# DATA IN THIS EXERCISE
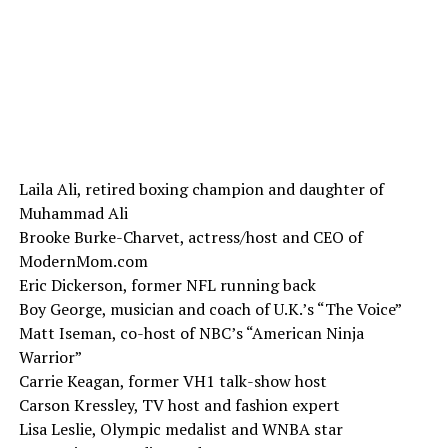
Laila Ali, retired boxing champion and daughter of
Muhammad Ali
Brooke Burke-Charvet, actress/host and CEO of
ModernMom.com
Eric Dickerson, former NFL running back
Boy George, musician and coach of U.K.’s “The Voice”
Matt Iseman, co-host of NBC’s “American Ninja
Warrior”
Carrie Keagan, former VH1 talk-show host
Carson Kressley, TV host and fashion expert
Lisa Leslie, Olympic medalist and WNBA star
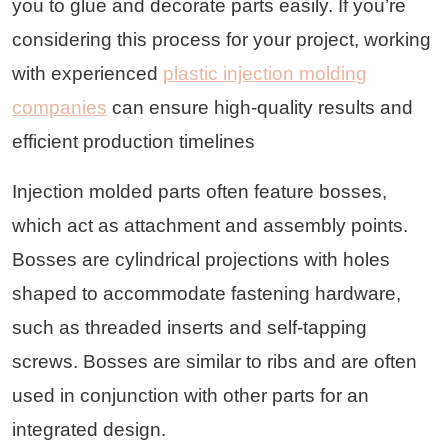
you to glue and decorate parts easily. If you’re
considering this process for your project, working
with experienced
plastic injection molding
companies
can ensure high-quality results and
efficient production timelines
Injection molded parts often feature bosses,
which act as attachment and assembly points.
Bosses are cylindrical projections with holes
shaped to accommodate fastening hardware,
such as threaded inserts and self-tapping
screws. Bosses are similar to ribs and are often
used in conjunction with other parts for an
integrated design.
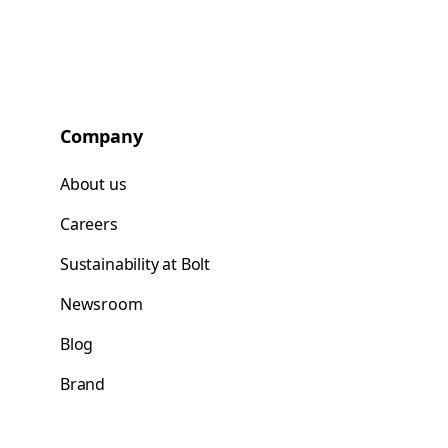
Company
About us
Careers
Sustainability at Bolt
Newsroom
Blog
Brand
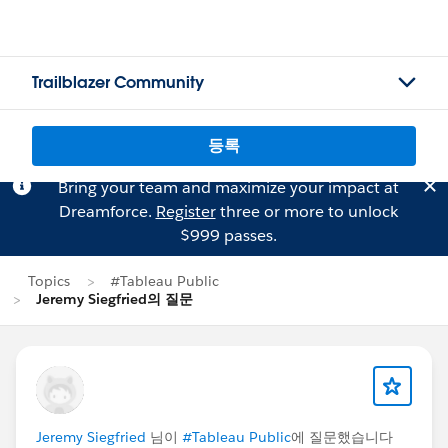
Trailblazer Community
등록
Bring your team and maximize your impact at
Dreamforce.
Register
three or more to unlock
$999 passes.
Topics
#Tableau Public
Jeremy Siegfried의 질문
Jeremy Siegfried
님이
#Tableau Public
에 질문했습니다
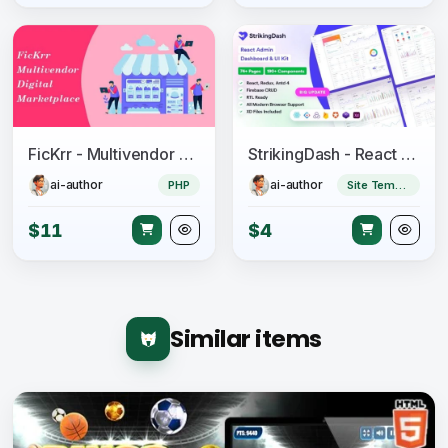
FicKrr - Multivendor Digital Marketplace
StrikingDash - React Admin Dashboard Template
ai-author
ai-author
PHP
Site Templates
$11
$4
Similar items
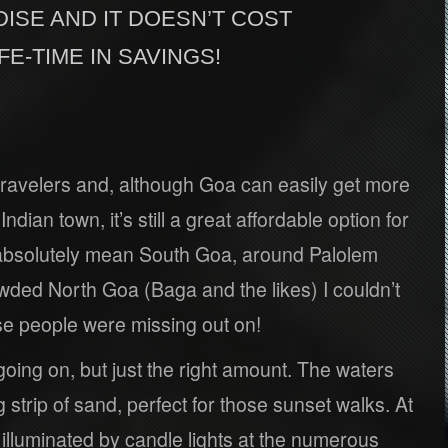
DISE AND IT DOESN’T COST
IFE-TIME IN SAVINGS!
 travelers and, although Goa can easily get more
dian town, it’s still a great affordable option for
 absolutely mean South Goa, around Palolem
owded North Goa (Baga and the likes) I couldn’t
ose people were missing out on!
oing on, but just the right amount. The waters
g strip of sand, perfect for those sunset walks. At
s illuminated by candle lights at the numerous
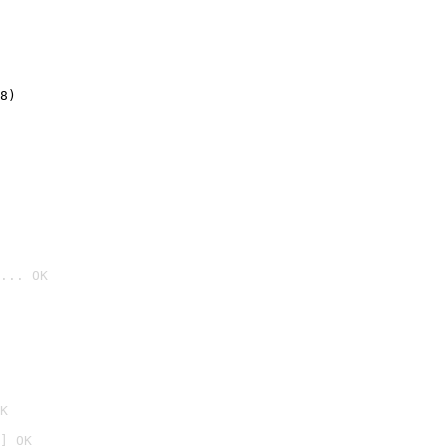
8)
... OK

K
] OK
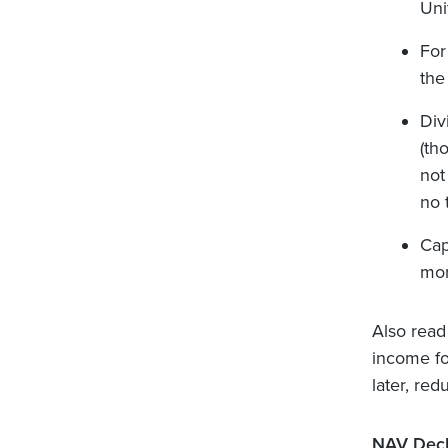
Uni
For
the
Div
(th
not 
no 
Cap
mon
Also read
income fo
later, red
NAV Decl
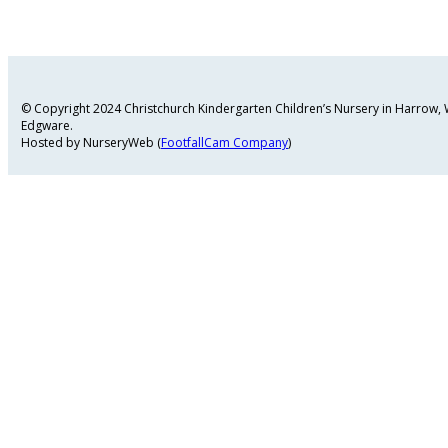
© Copyright 2024 Christchurch Kindergarten Children’s Nursery in Harrow
Edgware.
Hosted by NurseryWeb (
FootfallCam Company
)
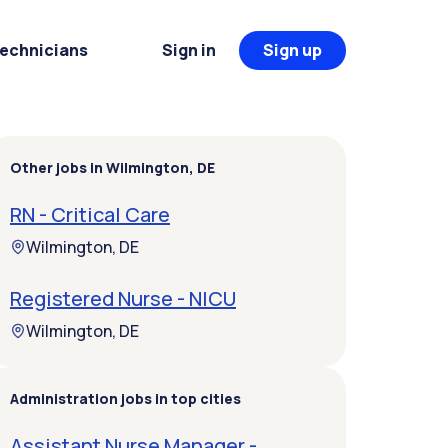
Technicians
Sign in
Sign up
Other jobs in Wilmington, DE
RN - Critical Care
Wilmington, DE
Registered Nurse - NICU
Wilmington, DE
Administration jobs in top cities
Assistant Nurse Manager -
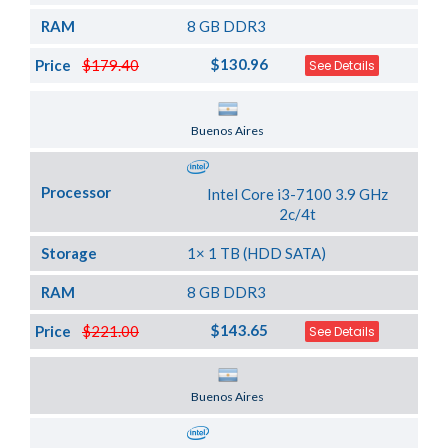
RAM
8 GB DDR3
$130.96
Price
$179.40
See Details
Server Location
Buenos Aires
Processor
Intel Core i3-7100 3.9 GHz
2c/4t
Storage
1× 1 TB (HDD SATA)
RAM
8 GB DDR3
$143.65
Price
$221.00
See Details
Server Location
Buenos Aires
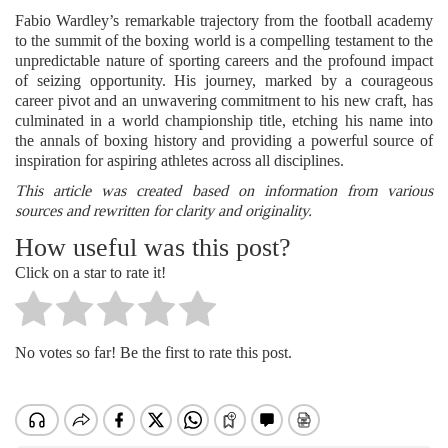
Fabio Wardley’s remarkable trajectory from the football academy
to the summit of the boxing world is a compelling testament to the
unpredictable nature of sporting careers and the profound impact
of seizing opportunity. His journey, marked by a courageous
career pivot and an unwavering commitment to his new craft, has
culminated in a world championship title, etching his name into
the annals of boxing history and providing a powerful source of
inspiration for aspiring athletes across all disciplines.
This article was created based on information from various
sources and rewritten for clarity and originality.
How useful was this post?
Click on a star to rate it!
No votes so far! Be the first to rate this post.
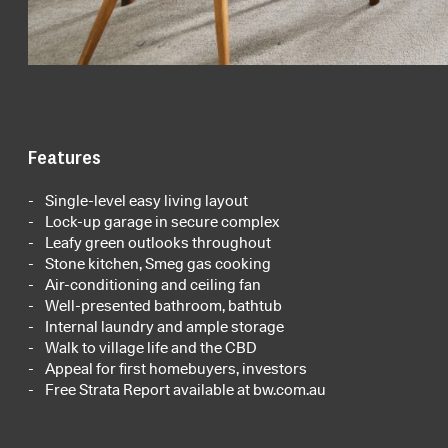
Features
Single-level easy living layout
Lock-up garage in secure complex
Leafy green outlooks throughout
Stone kitchen, Smeg gas cooking
Air-conditioning and ceiling fan
Well-presented bathroom, bathtub
Internal laundry and ample storage
Walk to village life and the CBD
Appeal for first homebuyers, investors
Free Strata Report available at bw.com.au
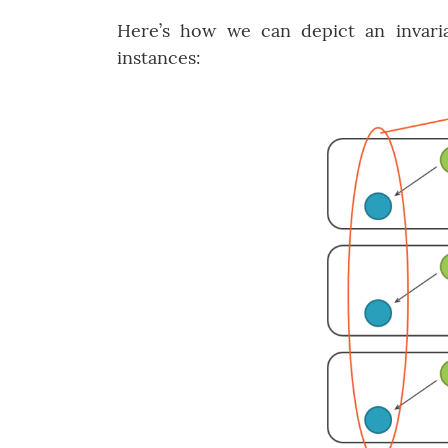
Here’s how we can depict an invaria
instances:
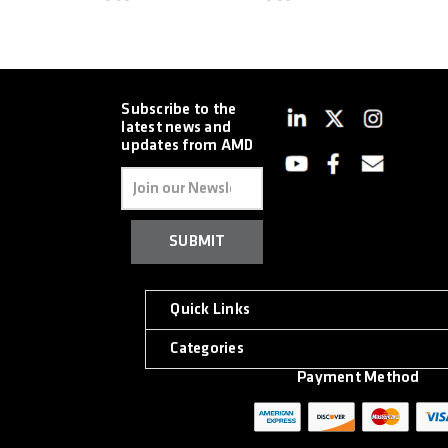
Subscribe to the
latest news and
updates from AMD
Email
Address
Quick Links
Categories
Payment Method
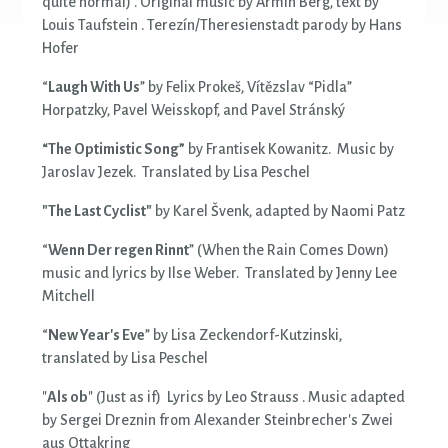
quite normal) . Original music by Armin Berg, text by
Louis Taufstein . Terezín/Theresienstadt parody by Hans
Hofer
“
Laugh With Us
” by Felix Prokeš, Vítězslav “Pidla”
Horpatzky, Pavel Weisskopf, and Pavel Stránský
“The Optimistic Song”
by Frantisek Kowanitz. Music by
Jaroslav Jezek. Translated by Lisa Peschel
"The Last Cyclist"
by Karel Švenk, adapted by Naomi Patz
“
Wenn Der regen Rinnt
” (When the Rain Comes Down)
music and lyrics by Ilse Weber. Translated by Jenny Lee
Mitchell
“
New Year's Eve
” by Lisa Zeckendorf-Kutzinski,
translated by Lisa Peschel
"
Als ob
" (Just as if) Lyrics by Leo Strauss . Music adapted
by Sergei Dreznin from Alexander Steinbrecher's Zwei
aus Ottakring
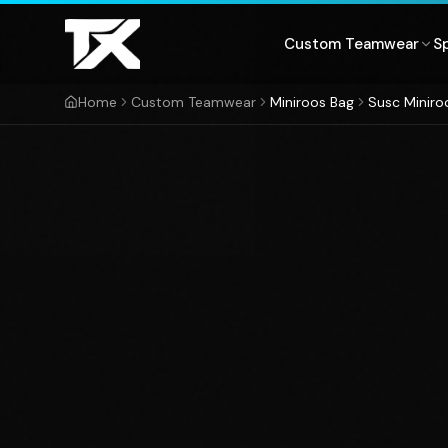
Skip to content
Custom Teamwear
S
Home
Custom Teamwear
Miniroos Bag
Susc Miniro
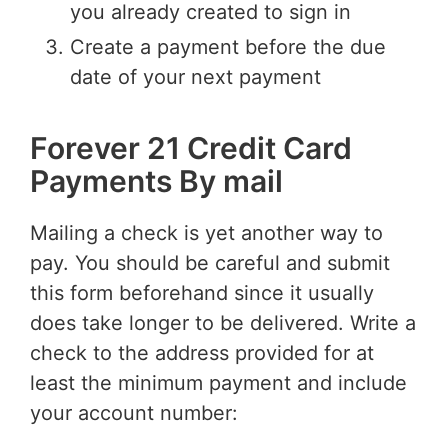
you already created to sign in
Create a payment before the due
date of your next payment
Forever 21 Credit Card
Payments By mail
Mailing a check is yet another way to
pay. You should be careful and submit
this form beforehand since it usually
does take longer to be delivered. Write a
check to the address provided for at
least the minimum payment and include
your account number:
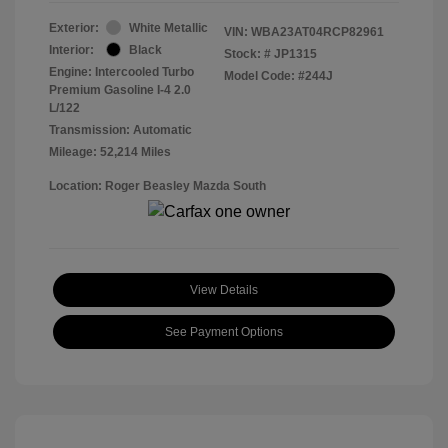
Exterior:
White Metallic
VIN:
WBA23AT04RCP82961
Interior:
Black
Stock: #
JP1315
Engine: Intercooled Turbo
Model Code: #244J
Premium Gasoline I-4 2.0
L/122
Transmission: Automatic
Mileage: 52,214 Miles
Location: Roger Beasley Mazda South
View Details
See Payment Options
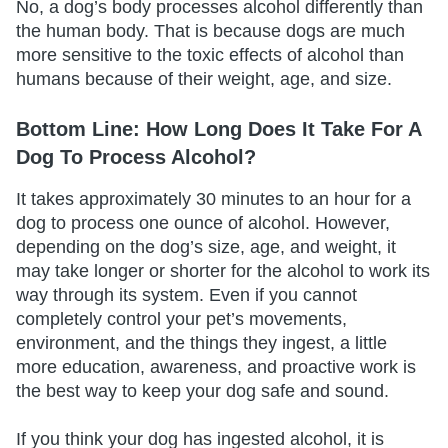
No, a dog’s body processes alcohol differently than
the human body. That is because dogs are much
more sensitive to the toxic effects of alcohol than
humans because of their weight, age, and size.
Bottom Line: How Long Does It Take For A
Dog To Process Alcohol?
It takes approximately 30 minutes to an hour for a
dog to process one ounce of alcohol. However,
depending on the dog’s size, age, and weight, it
may take longer or shorter for the alcohol to work its
way through its system. Even if you cannot
completely control your pet’s movements,
environment, and the things they ingest, a little
more education, awareness, and proactive work is
the best way to keep your dog safe and sound.
If you think your dog has ingested alcohol, it is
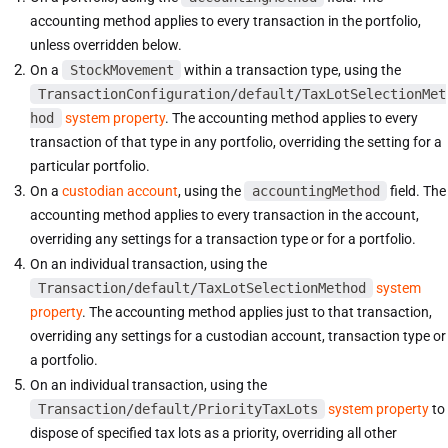
accounting method applies to every transaction in the portfolio,
unless overridden below.
On a
StockMovement
within a transaction type, using the
TransactionConfiguration/default/TaxLotSelectionMet
hod
system property
. The accounting method applies to every
transaction of that type in any portfolio, overriding the setting for a
particular portfolio.
On a
custodian account
, using the
accountingMethod
field. The
accounting method applies to every transaction in the account,
overriding any settings for a transaction type or for a portfolio.
On an individual transaction, using the
Transaction/default/TaxLotSelectionMethod
system
property
. The accounting method applies just to that transaction,
overriding any settings for a custodian account, transaction type or
a portfolio.
On an individual transaction, using the
Transaction/default/PriorityTaxLots
system property
to
dispose of specified tax lots as a priority, overriding all other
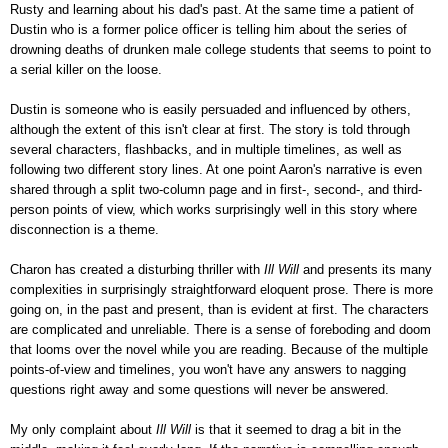
Rusty and learning about his dad's past. At the same time a patient of
Dustin who is a former police officer is telling him about the series of
drowning deaths of drunken male college students that seems to point to
a serial killer on the loose.
Dustin is someone who is easily persuaded and influenced by others,
although the extent of this isn't clear at first. The story is told through
several characters, flashbacks, and in multiple timelines, as well as
following two different story lines. At one point Aaron's narrative is even
shared through a split two-column page and in first-, second-, and third-
person points of view, which works surprisingly well in this story where
disconnection is a theme.
Charon has created a disturbing thriller with
Ill Will
and presents its many
complexities in surprisingly straightforward eloquent prose. There is more
going on, in the past and present, than is evident at first. The characters
are complicated and unreliable. There is a sense of foreboding and doom
that looms over the novel while you are reading. Because of the multiple
points-of-view and timelines, you won't have any answers to nagging
questions right away and some questions will never be answered.
My only complaint about
Ill Will
is that it seemed to drag a bit in the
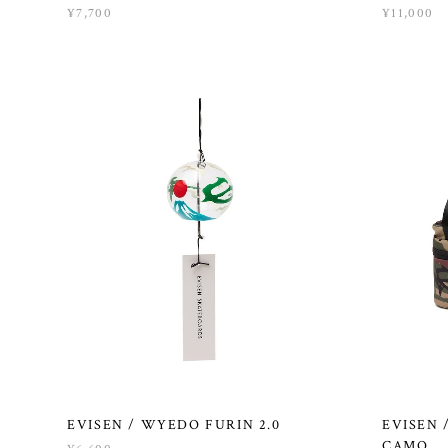
¥7,700
¥11,000
EVISEN / WYEDO FURIN 2.0
EVISEN 
CAMO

# ABOUT THIS EXERCISE
Pictures are to be excluded; everything else in the records must be reproduced exactly.

# SOLVED PROBLEM
Laila Ali, retired boxing champion and daughter of
Muhammad Ali
Brooke Burke-Charvet, actress/host and CEO of
ModernMom.com
Eric Dickerson, former NFL running back
Boy George, musician and coach of U.K.’s “The Voice”
Matt Iseman, co-host of NBC’s “American Ninja
Warrior”
Carrie Keagan, former VH1 talk-show host
Carson Kressley, TV host and fashion expert
Lisa Leslie, Olympic medalist and WNBA star
you to glue and decorate parts easily. If you’re
considering this process for your project, working
with experienced
plastic injection molding
companies
can ensure high-quality results and
efficient production timelines
Injection molded parts often feature bosses,
which act as attachment and assembly points.
Bosses are cylindrical projections with holes
shaped to accommodate fastening hardware,
such as threaded inserts and self-tapping
screws. Bosses are similar to ribs and are often
used in conjunction with other parts for an
integrated design.
Company
About us
Careers
Sustainability at Bolt
Newsroom
Blog
Brand
Trailblazer Community
등록
Bring your team and maximize your impact at
Dreamforce.
Register
three or more to unlock
$999 passes.
Topics
#Tableau Public
Jeremy Siegfried의 질문
Jeremy Siegfried
님이
#Tableau Public
에 질문했습니다
FicKrr - Multivendor Digital Marketplace
StrikingDash - React Admin Dashboard Template
ai-author
ai-author
PHP
Site Templates
$11
$4
Similar items
DISE AND IT DOESN’T COST
IFE-TIME IN SAVINGS!
 travelers and, although Goa can easily get more
dian town, it’s still a great affordable option for
 absolutely mean South Goa, around Palolem
owded North Goa (Baga and the likes) I couldn’t
ose people were missing out on!
oing on, but just the right amount. The waters
g strip of sand, perfect for those sunset walks. At
s illuminated by candle lights at the numerous
8)
... OK

K
] OK
Uni
For
the
Div
(th
not 
no 
Cap
mon
Also read
income fo
later, red
NAV Decl
© Copyright 2024 Christchurch Kindergarten Children’s Nursery in Harrow
Edgware.
Hosted by NurseryWeb (
FootfallCam Company
)
Technicians
Sign in
Sign up
Other jobs in Wilmington, DE
RN - Critical Care
Wilmington, DE
Registered Nurse - NICU
Wilmington, DE
Administration jobs in top cities
Assistant Nurse Manager -
RAM
8 GB DDR3
$130.96
Price
$179.40
See Details
Server Location
Buenos Aires
Processor
Intel Core i3-7100 3.9 GHz
2c/4t
Storage
1× 1 TB (HDD SATA)
RAM
8 GB DDR3
$143.65
Price
$221.00
See Details
Server Location
Buenos Aires
Fabio Wardley’s remarkable trajectory from the football academy
to the summit of the boxing world is a compelling testament to the
unpredictable nature of sporting careers and the profound impact
of seizing opportunity. His journey, marked by a courageous
career pivot and an unwavering commitment to his new craft, has
culminated in a world championship title, etching his name into
the annals of boxing history and providing a powerful source of
inspiration for aspiring athletes across all disciplines.
This article was created based on information from various
sources and rewritten for clarity and originality.
How useful was this post?
Click on a star to rate it!
No votes so far! Be the first to rate this post.
Features
Single-level easy living layout
Lock-up garage in secure complex
Leafy green outlooks throughout
Stone kitchen, Smeg gas cooking
Air-conditioning and ceiling fan
Well-presented bathroom, bathtub
Internal laundry and ample storage
Walk to village life and the CBD
Appeal for first homebuyers, investors
Free Strata Report available at bw.com.au
Here’s how we can depict an invaria
instances:
Subscribe to the
latest news and
updates from AMD
Email
Address
Quick Links
Categories
Payment Method
quite normal) . Original music by Armin Berg, text by
Louis Taufstein . Terezín/Theresienstadt parody by Hans
Hofer
“
Laugh With Us
” by Felix Prokeš, Vítězslav “Pidla”
Horpatzky, Pavel Weisskopf, and Pavel Stránský
“The Optimistic Song”
by Frantisek Kowanitz. Music by
Jaroslav Jezek. Translated by Lisa Peschel
"The Last Cyclist"
by Karel Švenk, adapted by Naomi Patz
“
Wenn Der regen Rinnt
” (When the Rain Comes Down)
music and lyrics by Ilse Weber. Translated by Jenny Lee
Mitchell
“
New Year's Eve
” by Lisa Zeckendorf-Kutzinski,
translated by Lisa Peschel
"
Als ob
" (Just as if) Lyrics by Leo Strauss . Music adapted
by Sergei Dreznin from Alexander Steinbrecher's Zwei
aus Ottakring
Skip to content
Custom Teamwear
S
Home
Custom Teamwear
Miniroos Bag
Susc Miniro
you already created to sign in
Create a payment before the due
date of your next payment
Forever 21 Credit Card
Payments By mail
Mailing a check is yet another way to
pay. You should be careful and submit
this form beforehand since it usually
does take longer to be delivered. Write a
check to the address provided for at
least the minimum payment and include
your account number:
Exterior:
White Metallic
VIN:
WBA23AT04RCP82961
Interior:
Black
Stock: #
JP1315
Engine: Intercooled Turbo
Model Code: #244J
Premium Gasoline I-4 2.0
L/122
Transmission: Automatic
Mileage: 52,214 Miles
Location: Roger Beasley Mazda South
View Details
See Payment Options
No, a dog’s body processes alcohol differently than
the human body. That is because dogs are much
more sensitive to the toxic effects of alcohol than
humans because of their weight, age, and size.
Bottom Line: How Long Does It Take For A
Dog To Process Alcohol?
It takes approximately 30 minutes to an hour for a
dog to process one ounce of alcohol. However,
depending on the dog’s size, age, and weight, it
may take longer or shorter for the alcohol to work its
way through its system. Even if you cannot
completely control your pet’s movements,
environment, and the things they ingest, a little
more education, awareness, and proactive work is
the best way to keep your dog safe and sound.
If you think your dog has ingested alcohol, it is
accounting method applies to every transaction in the portfolio,
unless overridden below.
On a
StockMovement
within a transaction type, using the
TransactionConfiguration/default/TaxLotSelectionMet
hod
system property
. The accounting method applies to every
transaction of that type in any portfolio, overriding the setting for a
particular portfolio.
On a
custodian account
, using the
accountingMethod
field. The
accounting method applies to every transaction in the account,
overriding any settings for a transaction type or for a portfolio.
On an individual transaction, using the
Transaction/default/TaxLotSelectionMethod
system
property
. The accounting method applies just to that transaction,
overriding any settings for a custodian account, transaction type or
a portfolio.
On an individual transaction, using the
Transaction/default/PriorityTaxLots
system property
to
dispose of specified tax lots as a priority, overriding all other
Rusty and learning about his dad's past. At the same time a patient of
Dustin who is a former police officer is telling him about the series of
drowning deaths of drunken male college students that seems to point to
a serial killer on the loose.
Dustin is someone who is easily persuaded and influenced by others,
although the extent of this isn't clear at first. The story is told through
several characters, flashbacks, and in multiple timelines, as well as
following two different story lines. At one point Aaron's narrative is even
shared through a split two-column page and in first-, second-, and third-
person points of view, which works surprisingly well in this story where
disconnection is a theme.
Charon has created a disturbing thriller with
Ill Will
and presents its many
complexities in surprisingly straightforward eloquent prose. There is more
going on, in the past and present, than is evident at first. The characters
are complicated and unreliable. There is a sense of foreboding and doom
that looms over the novel while you are reading. Because of the multiple
points-of-view and timelines, you won't have any answers to nagging
questions right away and some questions will never be answered.
My only complaint about
Ill Will
is that it seemed to drag a bit in the
¥7,700
¥11,000
EVISEN / WYEDO FURIN 2.0
EVISEN 
CAMO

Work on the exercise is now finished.